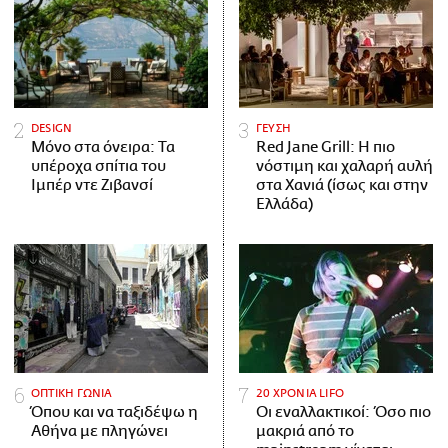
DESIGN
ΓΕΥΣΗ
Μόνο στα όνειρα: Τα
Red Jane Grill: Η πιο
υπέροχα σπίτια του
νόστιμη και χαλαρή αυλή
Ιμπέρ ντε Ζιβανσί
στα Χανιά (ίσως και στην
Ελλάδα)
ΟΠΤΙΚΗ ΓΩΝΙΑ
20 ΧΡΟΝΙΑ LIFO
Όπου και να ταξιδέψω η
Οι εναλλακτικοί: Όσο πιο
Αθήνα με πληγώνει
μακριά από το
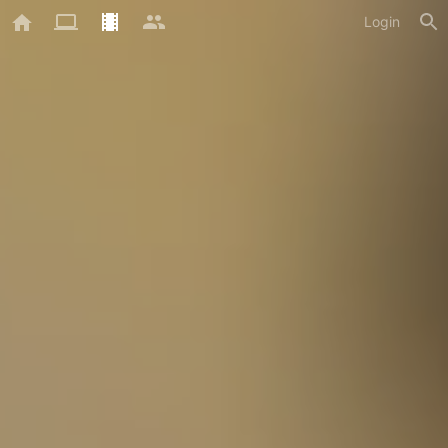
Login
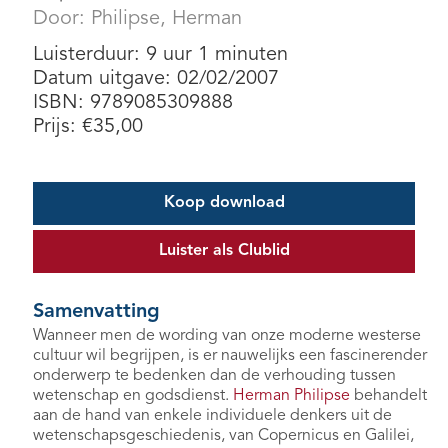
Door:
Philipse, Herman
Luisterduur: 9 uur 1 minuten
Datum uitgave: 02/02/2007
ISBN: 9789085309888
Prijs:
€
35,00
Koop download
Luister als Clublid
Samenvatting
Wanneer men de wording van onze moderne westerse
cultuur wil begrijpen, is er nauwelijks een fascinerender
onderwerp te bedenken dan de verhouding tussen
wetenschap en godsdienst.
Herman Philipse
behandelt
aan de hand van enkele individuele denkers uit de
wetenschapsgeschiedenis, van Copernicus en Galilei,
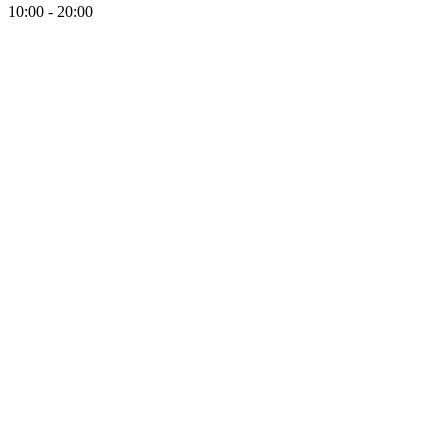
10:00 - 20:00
*-*-*
Every record must be copied exactly, with the pictures left out.

DESIGN
ΓΕΥΣΗ
Μόνο στα όνειρα: Τα
Red Jane Grill: Η πιο
υπέροχα σπίτια του
νόστιμη και χαλαρή αυλή
Ιμπέρ ντε Ζιβανσί
στα Χανιά (ίσως και στην
Ελλάδα)
ΟΠΤΙΚΗ ΓΩΝΙΑ
20 ΧΡΟΝΙΑ LIFO
Όπου και να ταξιδέψω η
Οι εναλλακτικοί: Όσο πιο
Αθήνα με πληγώνει
μακριά από το
Login
Door:
Philipse, Herman
Luisterduur: 9 uur 1 minuten
Datum uitgave: 02/02/2007
ISBN: 9789085309888
Prijs:
€
35,00
Koop download
Luister als Clublid
Samenvatting
Wanneer men de wording van onze moderne westerse
cultuur wil begrijpen, is er nauwelijks een fascinerender
onderwerp te bedenken dan de verhouding tussen
wetenschap en godsdienst.
Herman Philipse
behandelt
aan de hand van enkele individuele denkers uit de
wetenschapsgeschiedenis, van Copernicus en Galilei,
10:00 - 20:00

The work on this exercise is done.